British broadcaster Channel 4 had attracted criticism for airing the tapes, filmed at Kensington Palace in the early 1990s

The controversial documentary was aired three weeks before the 20th anniversary of Princess Diana's death. Credit: Reuters
The controversial documentary was aired three weeks before the 20th anniversary of Princess Diana's death. Credit: Reuters

A documentary which broadcast never-before-seen footage of Princess Diana has divided viewers in Britain.

The 90-minute film, titled Diana: In Her Own words, showed video diaries of the Princess of Wales recorded at Kensington Palace in the early 1990s.

Broadcaster Channel 4 aired the programme on Sunday night, three weeks before the 20th anniversary of her death.

The tapes, which show Diana speaking about personal details of her marriage to Prince Charles, were made by her voice coach Peter Settelen.

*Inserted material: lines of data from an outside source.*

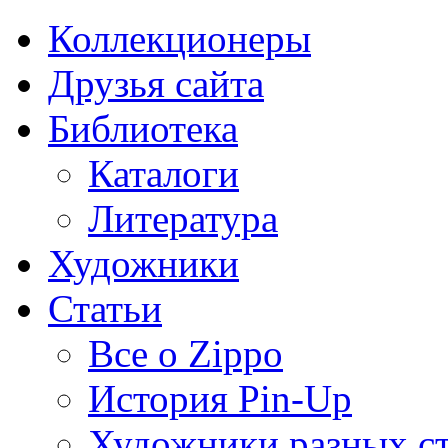
Коллекционеры
Друзья сайта
Библиотека
Каталоги
Литература
Художники
Статьи
Все о Zippo
История Pin-Up
Художники разных с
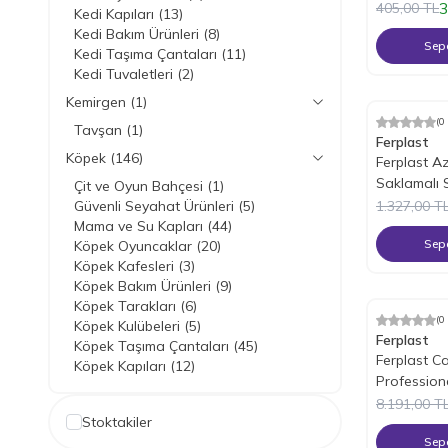
3
405,00
TL
Kedi Kapıları
(13)
Kedi Bakım Ürünleri
(8)
Sepe
Kedi Taşıma Çantaları
(11)
Kedi Tuvaletleri
(2)
Kemirgen
(1)
(0
%
25
İndiri
Tavşan
(1)
Ferplast
Köpek
(146)
Ferplast A
Saklamalı 
Çit ve Oyun Bahçesi
(1)
Litre
Güvenli Seyahat Ürünleri
(5)
1.327,00
T
Mama ve Su Kapları
(44)
Sepe
Köpek Oyuncaklar
(20)
Köpek Kafesleri
(3)
Köpek Bakım Ürünleri
(9)
Köpek Tarakları
(6)
(0
%
25
İndiri
Köpek Kulübeleri
(5)
Ferplast
Köpek Taşıma Çantaları
(45)
Ferplast Ca
Köpek Kapıları
(12)
Profession
Çantası
8.191,00
T
Stoktakiler
Sepe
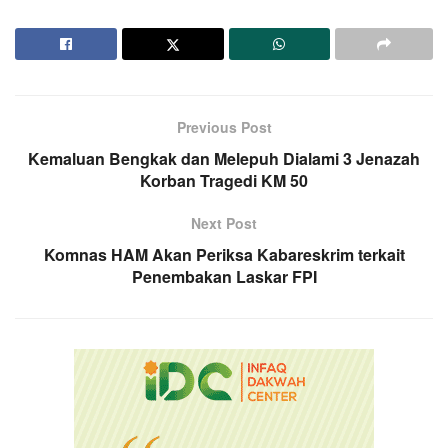
Previous Post
Kemaluan Bengkak dan Melepuh Dialami 3 Jenazah
Korban Tragedi KM 50
Next Post
Komnas HAM Akan Periksa Kabareskrim terkait
Penembakan Laskar FPI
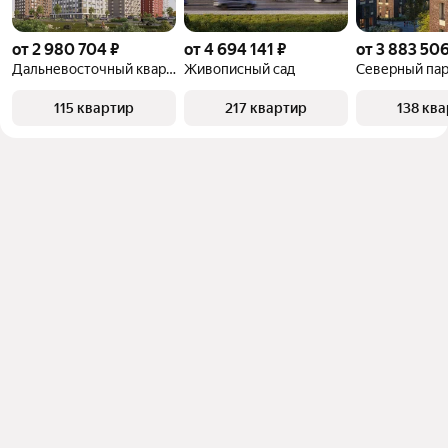
от 2 980 704 ₽
от 4 694 141 ₽
от 3 883 506
Дальневосточный квартал
Живописный сад
Северный па
115 квартир
217 квартир
138 кв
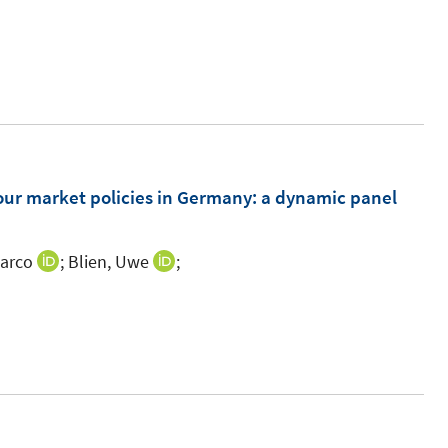
our market policies in Germany
:
a dynamic panel
Marco
;
Blien, Uwe
;
I
I
n
n
n
n
e
e
u
u
e
e
m
m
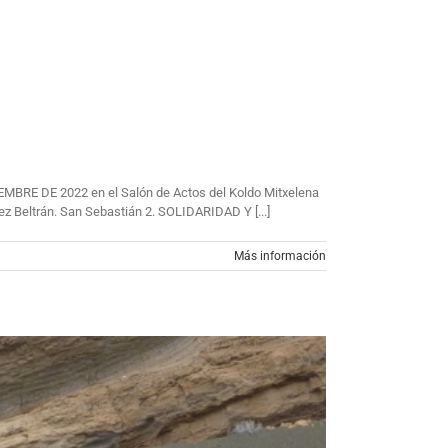
RE DE 2022 en el Salón de Actos del Koldo Mitxelena
eltrán. San Sebastián 2. SOLIDARIDAD Y [...]
Más información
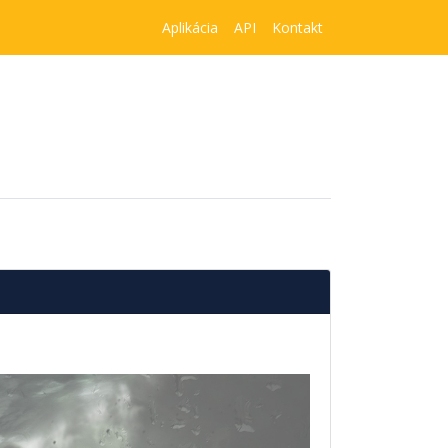
Aplikácia
API
Kontakt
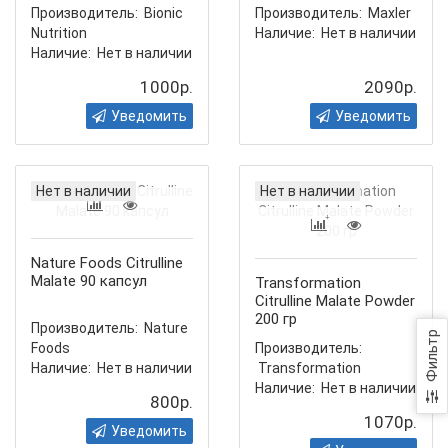
Производитель:
Bionic
Производитель:
Maxler
Nutrition
Наличие:
Нет в наличии
Наличие:
Нет в наличии
1000р.
2090р.
Уведомить
Уведомить
Нет в наличии
Нет в наличии
Nature Foods Citrulline
Malate 90 капсул
Transformation
Citrulline Malate Powder
200 гр
Производитель:
Nature
Фильтр
Foods
Производитель:
Наличие:
Нет в наличии
Transformation
Наличие:
Нет в наличии
800р.
1070р.
Уведомить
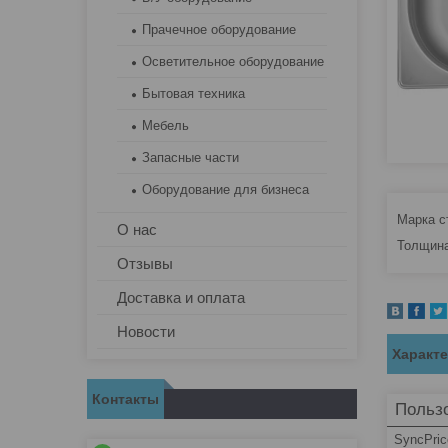
Прачечное оборудование
Осветительное оборудование
Бытовая техника
Мебель
Запасные части
Оборудование для бизнеса
Марка ст
О нас
Толщина
Отзывы
Доставка и оплата
Новости
Характ
Контакты
Пользо
SyncPric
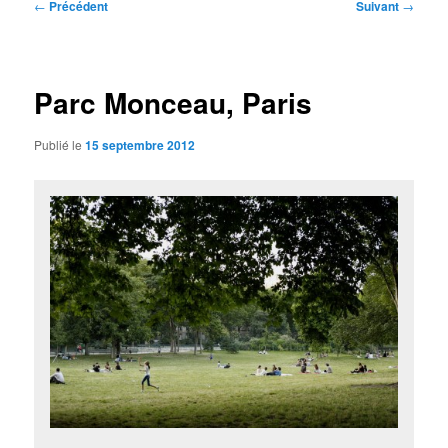
Navigation
←
Précédent
Suivant
→
des
articles
Parc Monceau, Paris
Publié le
15 septembre 2012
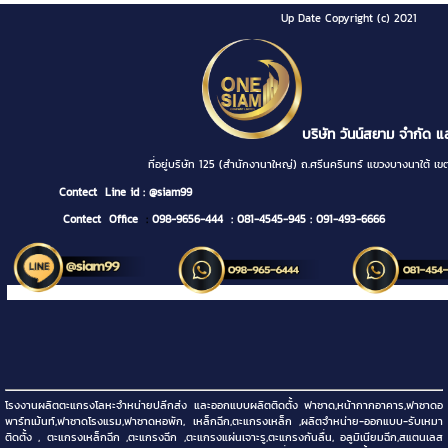
Up Date Copyright (c) 2021
บริษัท วันน์สยาม จำกัด แ
ที่อยู่บริษัท 125 (สำนักงานาใหญ่) ถ.ศรีนครินทร์ แขวงบางนา
Contect
Line id : @siam99
Contect Office
:
098-9656-444
: 081-4545-945
: 091-493-6666
โรงงานผลิตตะแกรงโลหะจำหน่ายปลีกส่ง และออกแบบผลิตติดตั้ง ฟาซาด,หน้ากากอาคาร,ฟาซาดอ
พาร์ทเม้นท์,ฟาซาดโรงแรม,ฟาซาดหอพัก, เหล็กฉีก,ตะแกรงเหล็ก ,ผลิตจำหน่าย-ออกแบบ-รับเหมา
ติดตั้ง , ตะแกรงเหล็กฉีก ,ตะแกรงฉีก ,ตะแกรงแผ่นเจาะรู,ตะแกรงกันลื่น, อลูมิเนียมฉีก,สแตนเลส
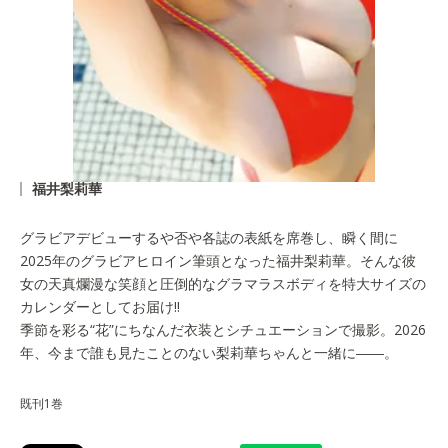
福井梨莉華
グラビアデビューするや否や各誌の表紙を席巻し、瞬く間に
2025年のグラビアヒロイン筆頭となった福井梨莉華。そんな彼
女の天真爛漫な笑顔と圧倒的なグラマラスボディを特大サイズの
カレンダーとしてお届け!!
季節を彩る“花”にちなんだ衣装とシチュエーションで撮影。2026
年、今まで誰も見たことのない梨莉華ちゃんと一緒に――。
既刊1巻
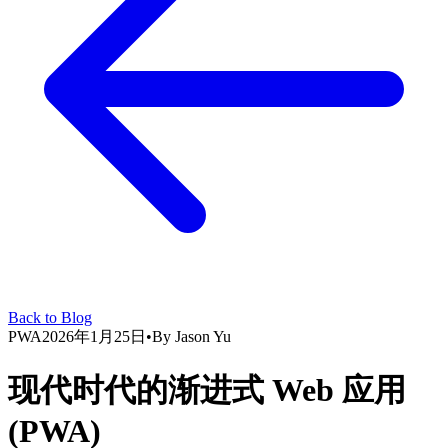
Back to Blog
PWA
2026年1月25日
•
By
Jason Yu
现代时代的渐进式 Web 应用
(PWA)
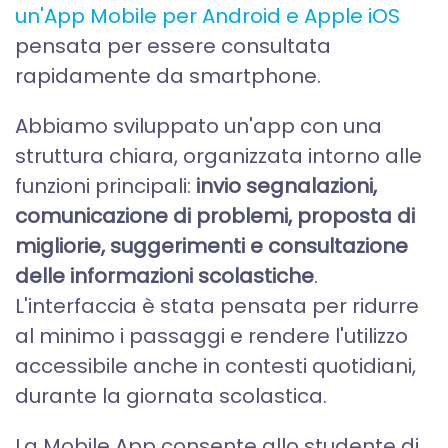
un'App Mobile per Android e Apple iOS
pensata per essere consultata
rapidamente da smartphone.
Abbiamo sviluppato un'app con una
struttura chiara, organizzata intorno alle
funzioni principali:
invio segnalazioni,
comunicazione di problemi, proposta di
migliorie, suggerimenti e consultazione
delle informazioni scolastiche
.
L'interfaccia è stata pensata per ridurre
al minimo i passaggi e rendere l'utilizzo
accessibile anche in contesti quotidiani,
durante la giornata scolastica.
La Mobile App consente allo studente di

The decision to air the recordings was a controversial one, attracting criticism from Diana's sons, Prince William and Prince Harry, her brother Earl Spencer, and members of the British public.

"Morally, this video being broadcast is so so wrong," Francine Gilmore wrote on Twitter. She was desperately unhappy #dianainherownwords."

While viewer Louise Fillingham added: “Sensationalist. Over dramatic. Unsympathetic to anyone. Including Diana. Trash.”

The tapes featured Diana discussing intimate details about her sex life with Charles as well as his affair with Camilla Parker Bowles.

One viewer with the Twitter name The Way Photographic commented: "The years of PR Charles has put in to recover his image over all these years gone in one night #dianainherownwords."

Others defended Channel 4 for airing the footage, with one user named Jason tweeting: "Good on @Channel4 for airing that #dianainherownwords."

Another named Laura Mc Namee agreed, commenting: "I don't see why people were complaining about #DianaInHerOwnWords. It's nothing we didn't already know."

Ahead of the documentary's airing, Channel 4 refused to back down in the face of criticism, claiming the excerpts are “an important historical source”.

In a statement, it added: "We carefully considered all the material used in the documentary and, though the recordings were made in private, the subjects covered are a matter of public record and provide a unique insight into the preparations Diana undertook to gain a public voice and tell her own personal story, which culminated in her later interview for Panorama.

"This unique portrait of Diana gives her a voice and places it front and centre at a time when the nation will be reflecting on her life and death."